Baden quietly launched his project on February 23, 1987, the day after Andy Warhol died and nearly two decades before Facebook emerged. He tries to remain faithful to that first image, posing with the same neutral facial expression and using the same 35mm camera, tripod, backdrop and lighting.
“The act itself is like brushing your teeth,” he said. “I’ll just take the picture and get on with the rest of my day. It’s not a holy ritual or anything.”

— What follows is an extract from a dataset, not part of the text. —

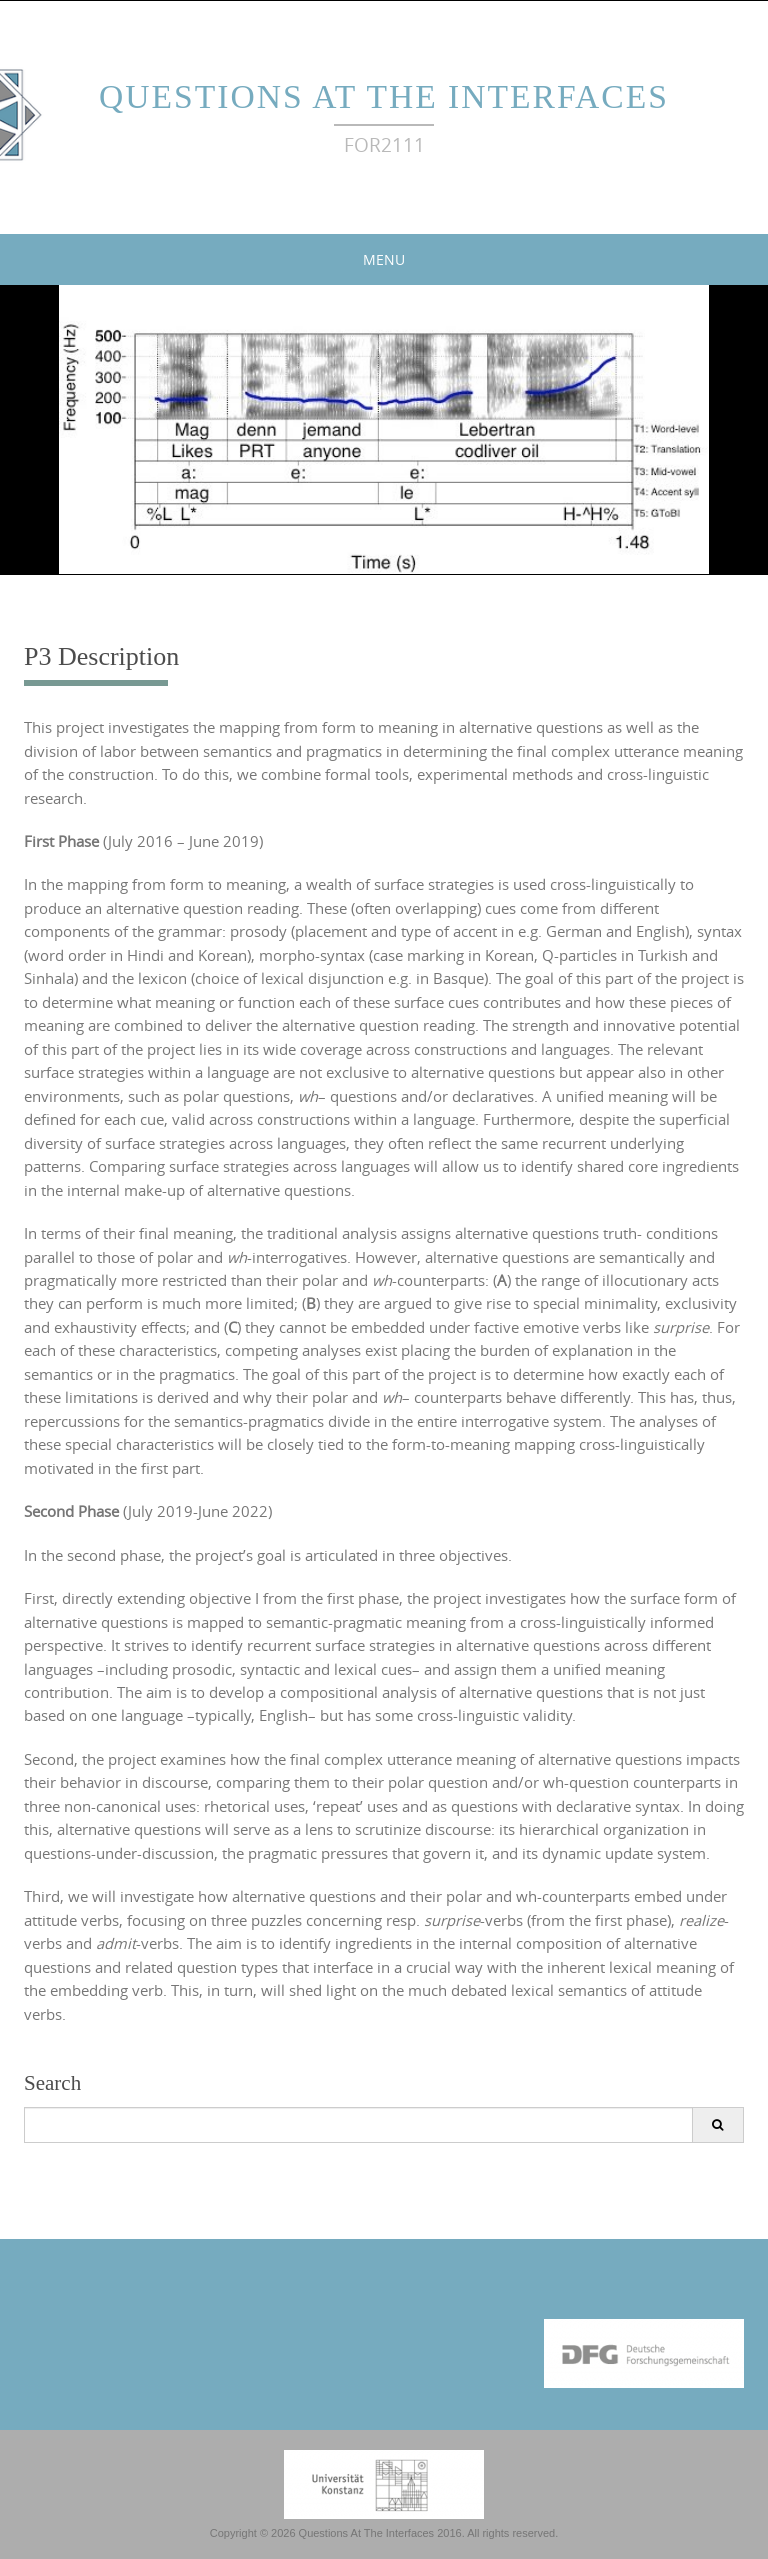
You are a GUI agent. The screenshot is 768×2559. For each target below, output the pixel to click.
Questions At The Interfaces (384, 96)
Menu (384, 259)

Baden has taken other pains to maintain the same aesthetic. He has consciously not grown a beard or mustache, and his hair remains simply styled.
“I have to turn all these variables into constants so that I’m not distracting from the aging process,” Baden explained.
Besides mortality, Baden says the project touches on the notions of obsession, incremental change and perfection.
“As much as I try to make every picture the same, I fail every day,” he said. “There’s always something that’s a little different, aside from the aging.”
Approaching 11,000 photos, the changes in Baden’s appearance over time don’t appear dramatic. But in 2001, Baden underwent chemotherapy to treat prostate cancer and became noticeably thinner.
The cancer is in remission and Baden quickly bounced back. The only lasting change from that time, he says, has been his eyebrows; they never quite grew back.
And there’s been just one day over the past 30 years where Baden admits he forgot to take a photo: October 15, 1991. “It was a dumb moment of forgetfulness.”